Witnesses in eastern Uzbekistan say up to 500 people died in the city of Andijon when government troops fired into a crowd of anti-government demonstrators on Friday.
A physician in Andijon is quoted by Associated Press as saying hundreds of bodies collected from the city's central square have been taken to School Number 15 guarded by soldiers.
Corpses have been arranged in rows in the school building, so grieving relatives can claim their dead for burial Sunday. Government soldiers are out in force in Andijon, but no further outbreaks have been reported.
Uzbeks angered by the slaughter in Andijon burned police cars and seized control of official buildings Saturday in several towns near the border with Kyrgyzstan.
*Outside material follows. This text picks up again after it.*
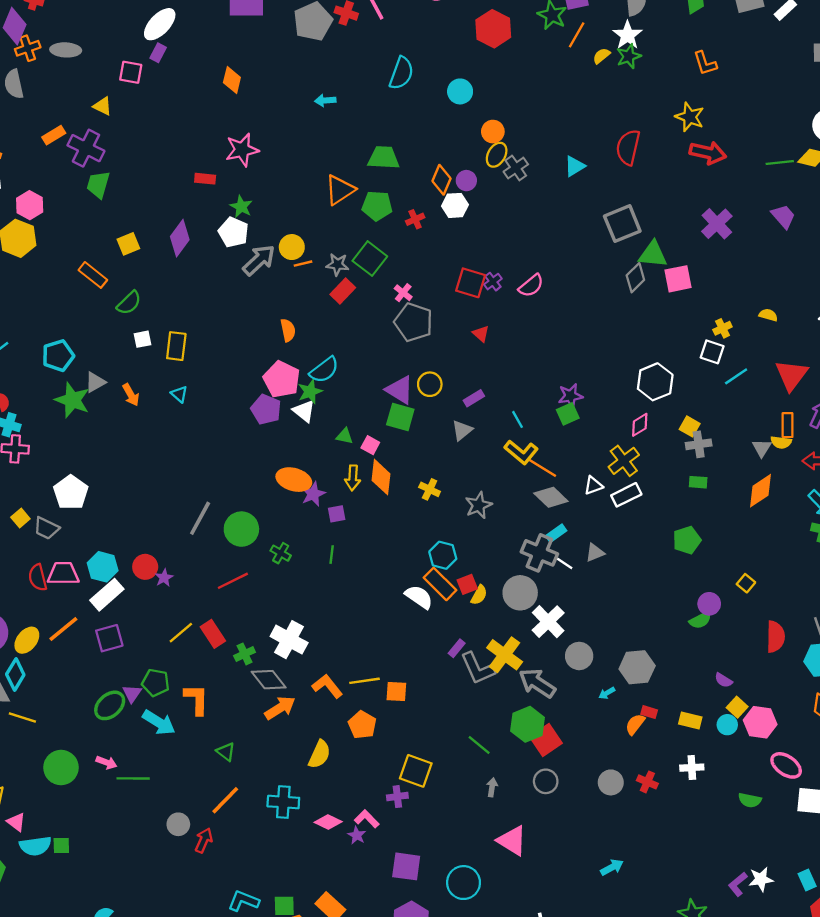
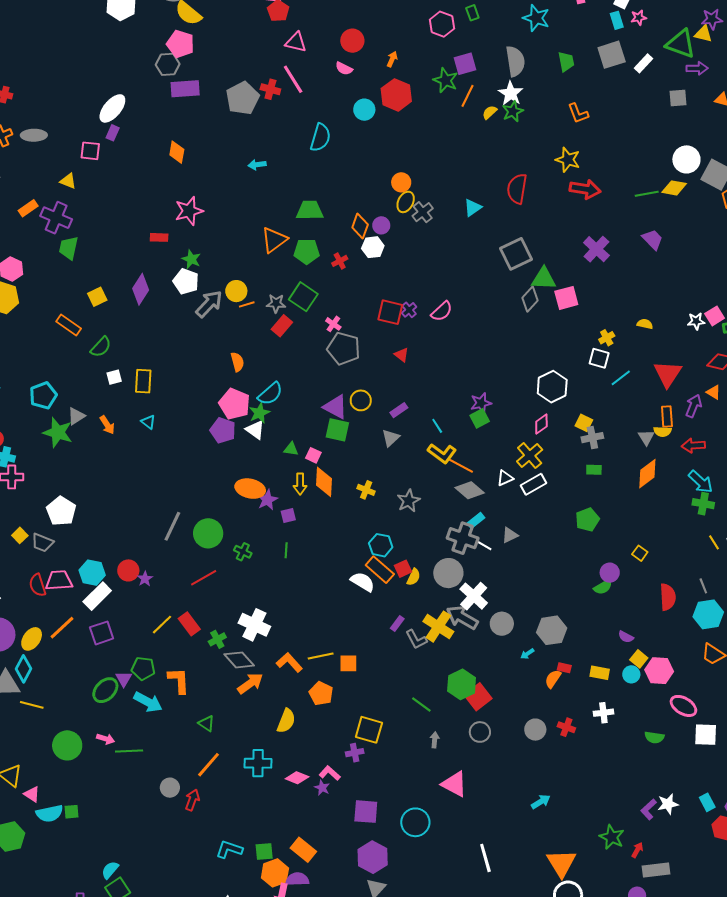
cyan circle: (460, 91) -> (364, 110), moved
gray L-shape: (478, 668) -> (416, 639), size x0.7
gray arrow: (537, 683) -> (462, 617), moved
Thousands of people also have been trying to escape the government's crackdown by crossing into neighboring Kyrgyzstan, but few have succeeded.
Many witnesses have described how troops opened fire on unarmed protesters, but Uzbek President Islam Karimov says no such order was given. He blames Friday's bloodshed on an outlawed Islamist militant group, Hizb ut-Tahrir.
Members of the militant group denied they had an role in the uprising in Andijon. They say Uzbekistan's stagnant economy and the Karimov government's repressive practices set the stage for last week's mass demonstrations.
A leader of the protests in Andijon told Associated Press that the Interior Minister Zakir Almatov specifically threatened violence against the demonstrators.
Information for this report is provided by AP and Reuters.